South Korea is going to introduce a blockchain-based online system for voting. The first trial will be conducted next month.
Today it may seem that blockchain technology has reached all the spheres of our life and this assumption is really not so far from the reality. Thanks to a great number of possibilities that this technology offers, its application can bring a lot of benefits.
For example, it is believed that the use of blockchain in the voting system can help to make all the related processes more transparent and secure. Though some governments consider this idea to be rather controversial, some others have welcomed it very positively.
South Korea’s Initiative
As it has been announced, South Korea is planning to implement a blockchain-based online system for voting. It is said that the Ministry of Science and ICT, and the National Election Commission (NEC) are currently working on the development of such a system.
According to the official plans, the first trials will start next month. In the framework of this procedure, the new system will be used to accumulate responses for surveys conducted by Seoul National University’s Blockchain Society and Korea Internet and Security Agency.

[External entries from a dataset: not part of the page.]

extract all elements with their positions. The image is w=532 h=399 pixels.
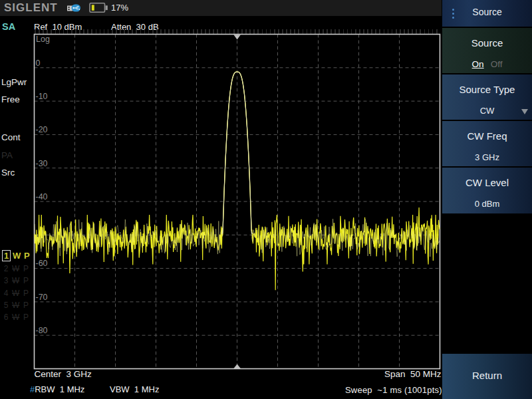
svg-text:-80: -80	[36, 326, 48, 335]
svg-text:-70: -70	[36, 293, 48, 302]
svg-text:0: 0	[36, 59, 41, 68]
svg-text:-40: -40	[36, 192, 48, 201]
svg-text:-60: -60	[36, 259, 48, 268]
svg-text:-20: -20	[36, 125, 48, 134]
svg-text:Log: Log	[36, 35, 50, 44]
svg-text:-30: -30	[36, 159, 48, 168]
svg-text:-10: -10	[36, 92, 48, 101]
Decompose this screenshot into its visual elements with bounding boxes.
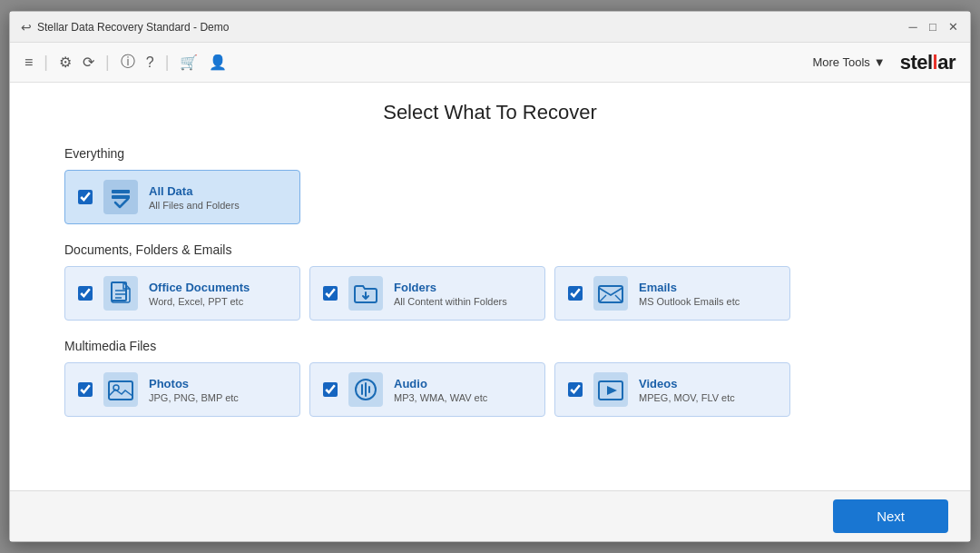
more-tools-label: More Tools	[812, 55, 869, 69]
videos-icon	[593, 372, 628, 407]
checkbox-folders[interactable]	[323, 286, 338, 301]
card-all-data[interactable]: All Data All Files and Folders	[64, 170, 300, 224]
multimedia-cards-row: Photos JPG, PNG, BMP etc	[64, 362, 916, 417]
svg-marker-11	[607, 386, 617, 395]
section-everything: Everything All Data A	[64, 146, 916, 224]
card-office-docs[interactable]: Office Documents Word, Excel, PPT etc	[64, 266, 300, 321]
all-data-title: All Data	[149, 184, 240, 198]
all-data-text: All Data All Files and Folders	[149, 184, 240, 211]
separator-1: |	[44, 53, 48, 72]
audio-subtitle: MP3, WMA, WAV etc	[394, 392, 487, 403]
toolbar-right: More Tools ▼ stellar	[812, 51, 956, 74]
window-controls: ─ □ ✕	[906, 21, 959, 34]
checkbox-audio-input[interactable]	[323, 382, 338, 397]
page-title: Select What To Recover	[64, 101, 916, 124]
office-docs-text: Office Documents Word, Excel, PPT etc	[149, 281, 250, 307]
cart-icon[interactable]: 🛒	[180, 54, 198, 71]
user-icon[interactable]: 👤	[209, 54, 227, 71]
checkbox-audio[interactable]	[323, 382, 338, 397]
section-multimedia: Multimedia Files Photos	[64, 339, 916, 417]
photos-subtitle: JPG, PNG, BMP etc	[149, 392, 239, 403]
card-photos[interactable]: Photos JPG, PNG, BMP etc	[64, 362, 300, 417]
folders-icon	[348, 276, 383, 311]
office-docs-title: Office Documents	[149, 281, 250, 294]
photos-title: Photos	[149, 377, 239, 390]
logo-accent: l	[933, 51, 938, 74]
stellar-logo: stellar	[900, 51, 956, 74]
history-icon[interactable]: ⟳	[83, 54, 94, 71]
checkbox-office-docs[interactable]	[78, 286, 93, 301]
documents-cards-row: Office Documents Word, Excel, PPT etc	[64, 266, 916, 321]
toolbar-left: ≡ | ⚙ ⟳ | ⓘ ? | 🛒 👤	[24, 53, 227, 72]
photos-icon	[103, 372, 138, 407]
all-data-icon	[103, 180, 138, 214]
videos-title: Videos	[639, 377, 735, 390]
checkbox-photos-input[interactable]	[78, 382, 93, 397]
next-button[interactable]: Next	[833, 499, 948, 533]
folders-text: Folders All Content within Folders	[394, 281, 507, 307]
more-tools-arrow: ▼	[874, 55, 886, 69]
emails-icon	[593, 276, 628, 311]
checkbox-emails-input[interactable]	[568, 286, 583, 301]
main-content: Select What To Recover Everything	[10, 83, 970, 490]
videos-subtitle: MPEG, MOV, FLV etc	[639, 392, 735, 403]
office-docs-icon	[103, 276, 138, 311]
emails-text: Emails MS Outlook Emails etc	[639, 281, 740, 307]
toolbar: ≡ | ⚙ ⟳ | ⓘ ? | 🛒 👤 More Tools ▼ stellar	[10, 43, 970, 83]
card-emails[interactable]: Emails MS Outlook Emails etc	[554, 266, 790, 321]
folders-title: Folders	[394, 281, 507, 294]
minimize-button[interactable]: ─	[906, 21, 919, 34]
office-docs-subtitle: Word, Excel, PPT etc	[149, 296, 250, 307]
window-title: Stellar Data Recovery Standard - Demo	[37, 21, 229, 34]
checkbox-folders-input[interactable]	[323, 286, 338, 301]
bottom-bar: Next	[10, 490, 970, 541]
section-documents: Documents, Folders & Emails	[64, 242, 916, 321]
checkbox-photos[interactable]	[78, 382, 93, 397]
menu-icon[interactable]: ≡	[24, 54, 33, 71]
svg-rect-7	[109, 381, 132, 400]
separator-3: |	[165, 53, 170, 72]
photos-text: Photos JPG, PNG, BMP etc	[149, 377, 239, 403]
title-bar-left: ↩ Stellar Data Recovery Standard - Demo	[21, 20, 229, 35]
checkbox-emails[interactable]	[568, 286, 583, 301]
checkbox-office-docs-input[interactable]	[78, 286, 93, 301]
maximize-button[interactable]: □	[926, 21, 939, 34]
svg-rect-0	[112, 190, 130, 193]
videos-text: Videos MPEG, MOV, FLV etc	[639, 377, 735, 403]
back-icon: ↩	[21, 20, 32, 35]
section-everything-label: Everything	[64, 146, 916, 161]
audio-title: Audio	[394, 377, 487, 390]
help-icon[interactable]: ?	[146, 54, 154, 71]
everything-cards-row: All Data All Files and Folders	[64, 170, 916, 224]
checkbox-videos-input[interactable]	[568, 382, 583, 397]
folders-subtitle: All Content within Folders	[394, 296, 507, 307]
card-videos[interactable]: Videos MPEG, MOV, FLV etc	[554, 362, 790, 417]
settings-icon[interactable]: ⚙	[59, 54, 72, 71]
separator-2: |	[105, 53, 110, 72]
checkbox-all-data-input[interactable]	[78, 190, 93, 204]
emails-subtitle: MS Outlook Emails etc	[639, 296, 740, 307]
all-data-subtitle: All Files and Folders	[149, 200, 240, 211]
audio-text: Audio MP3, WMA, WAV etc	[394, 377, 487, 403]
section-documents-label: Documents, Folders & Emails	[64, 242, 916, 257]
card-audio[interactable]: Audio MP3, WMA, WAV etc	[309, 362, 545, 417]
main-window: ↩ Stellar Data Recovery Standard - Demo …	[9, 11, 971, 542]
checkbox-videos[interactable]	[568, 382, 583, 397]
audio-icon	[348, 372, 383, 407]
section-multimedia-label: Multimedia Files	[64, 339, 916, 353]
emails-title: Emails	[639, 281, 740, 294]
checkbox-all-data[interactable]	[78, 190, 93, 204]
more-tools-button[interactable]: More Tools ▼	[812, 55, 885, 69]
card-folders[interactable]: Folders All Content within Folders	[309, 266, 545, 321]
info-icon[interactable]: ⓘ	[121, 53, 135, 72]
close-button[interactable]: ✕	[946, 21, 959, 34]
title-bar: ↩ Stellar Data Recovery Standard - Demo …	[10, 12, 970, 43]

Nevertheless, now it is too early to speak about using this system for official democratic voting. A decision will be taken only after the analysis of the results of the trial.
It’s also worth mentioning that this initiative is not the first attempt of the NEC to apply new technologies to the voting procedure. In 2013, the Commission proposed its non-blockchain-based online voting system. This system that is known as K-voting is said to have been used by 5.64 million. But there are some serious concerns due to a high risk of hacking and voter fraud.
Now it is believed that the blockchain system will help to increase the level of security and transparency of voting. The results of voting rounds received through this system are expected to be more credible as it will be impossible to manipulate them on blockchain.
Moreover, the NEC also plans to upgrade the blockchain voting system with artificial intelligence, big data, and IoT technology.
Experience of Other Countries
South Korea has always been known for its passion for innovations and attention to the emerging technologies and cryptocurrencies. Nevertheless, the country hasn’t become a pioneer in using blockchain to revolutionize the voting system.
Earlier this year, Coinspeaker has reported about Zug, a city in Switzerland, that has become the first one to conduct the blockchain-based test vote. During a week all owners of a digital ID had an opportunity to take part in the survey via the city’s eID system.
The Asian region has also already joined this new trend. In September, the government of Tsukuba, Japan, successfully tested their newly developed online voting system that is based on blockchain technology and the My Number identification system.